The burden of knowledge: dealing with open-source risks

11 min read Original article ↗
LWN.net needs you!

Without subscribers, LWN would simply not exist. Please consider signing up for a subscription and helping to keep LWN publishing.

Organizations relying on open-source software have a wide range of tools, scorecards, and methodologies to try to assess security, legal, and other risks inherent in their so-called supply chain. However, Max Mehl argued recently in a short talk at FOSS Backstage in Berlin (and online) that all of this objective information and data is insufficient to truly understand and address risk. Worse, this information doesn't provide options to improve the situation and encourages a passive mindset. Mehl, who works as part of the CTO group at DB Systel, encouraged better risk assessment using qualitative data and direct participation in open source.

Mehl started with a few assumptions about the audience and open-source usage at the organizations they worked at. The first assumption was that audience members were in some way responsible for the use of open source in their organization. Next, those organizations have a five- to seven-digit number of open-source packages in use, spread out among a three- to five-digit number of internal projects. Many of the packages in use at those organizations are direct dependencies—the software the organization's developers actively chose to use—but the majority are indirect dependencies that are required for the software the organization wants to use.

Understanding risk

Those working with open source know that there are potential risks inherent in open-source projects. A project might have security vulnerabilities, or it might change licenses at some point and no longer be considered safe for the organization to use. Projects might also have sustainability issues, he said, which could take the form of an inactive maintainer, a completely dead project, or "other things that indicate that the longevity is not there".

Naturally, those responsible for open-source use need ways to measure the risk and communicate it to the organization. Mehl noted that there are many frameworks to choose from when assessing risk, but he chose to talk specifically about four methodologies: the Cybersecurity and Infrastructure Security Agency's (CISA) Framework for Measuring Trustworthiness, the OpenSSF Scorecard, the Community Health Analytics in Open Source Software (CHAOSS) framework metrics, and DB Systel's Open Source Red Flag Checker, which examines repositories for both red flags as well as activity and licensing conditions the group considers good.

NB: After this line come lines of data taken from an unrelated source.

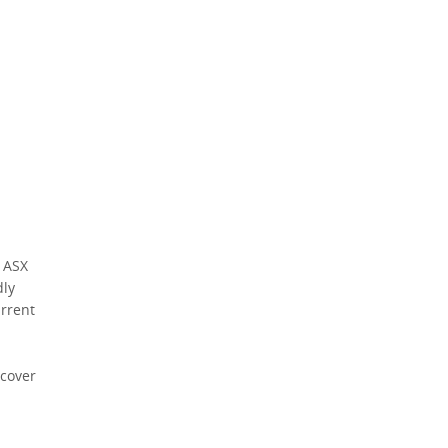
Policy
.
*
*
indicates a required field.
Click to view Privacy Policy
Click to view Terms and Conditions
*
indicates a required
field.
Click to view
Privacy Policy
5 ASX
dly
urrent
scover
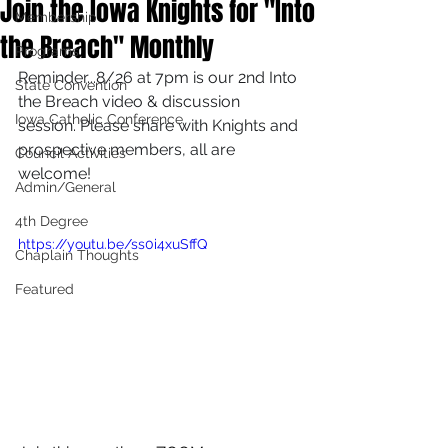
Join the Iowa Knights for "Into
Membership
the Breach" Monthly
Programs
Reminder...8/26 at 7pm is our 2nd Into 
State Convention
the Breach video & discussion 
Iowa Catholic Conference
session. Please share with Knights and 
prospective members, all are 
Council Activities
welcome!
Admin/General
4th Degree
https://youtu.be/ss0i4xuSffQ
Chaplain Thoughts
Featured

Mehl put up a slide that highlighted a few quotes from the CISA blog post about its framework that, he said, helped to "understand the mindsets at play" in trying to codify risk around open-source software. For example, CISA claims that it is more complex to judge the trustworthiness of open-source software than proprietary software because there is "no direct relationship between the authors of software and those who use that software". Mehl said that the CISA framework is a bad framework for measuring risk, with a very narrow view on trust. "It puts me in a very passive relationship with open source, [it assumes] I have no direct relationship; I cannot change anything about this."

Passive metrics are not sufficient

Mehl said the problem with relying exclusively on the frameworks is that they only measure what can be measured and that passive metrics were not enough. He had a hot take on health metrics for open-source projects: "the people in this room can better assess the health of an open-source project than all the metrics". Metrics cannot replace an experienced "gut feeling" about a project. He did not say that organizations should not use them at all, but that they should not be the sole authority.

He brought up a paper from 2023, "Do Software Security Practices Yield Fewer Vulnerabilities?", by Nusrat Zahan, Shohanuzzaman Shohan, Dan Harris, and Laurie Williams. The OpenSSF Scorecard is an automated tool that assesses various factors in open-source projects hosted on GitHub, and assigns scores from 0-10. It is meant to be used by projects to assess and improve their security posture, or to be used by organizations to make decisions about the projects they use or may want to use. The paper found that a project's OpenSSF score "only explains 12% of vulnerabilities". In other words, the scorecard may be missing other factors that predict vulnerabilities.

The OpenSSF Scorecard and other metrics simply do not take into account many factors that are important when assessing an open-source project. For example, how is the maintainer behaving? How do they react to bug reports or pull requests? Is there a connection to an open-source foundation, or is the project a single-vendor effort? If it is funded by venture capital money, that is not sustainable and is predictive of license changes that will make the software non-free. Mehl pointed out that the CHAOSS framework covers some of these things, but it doesn't weight them.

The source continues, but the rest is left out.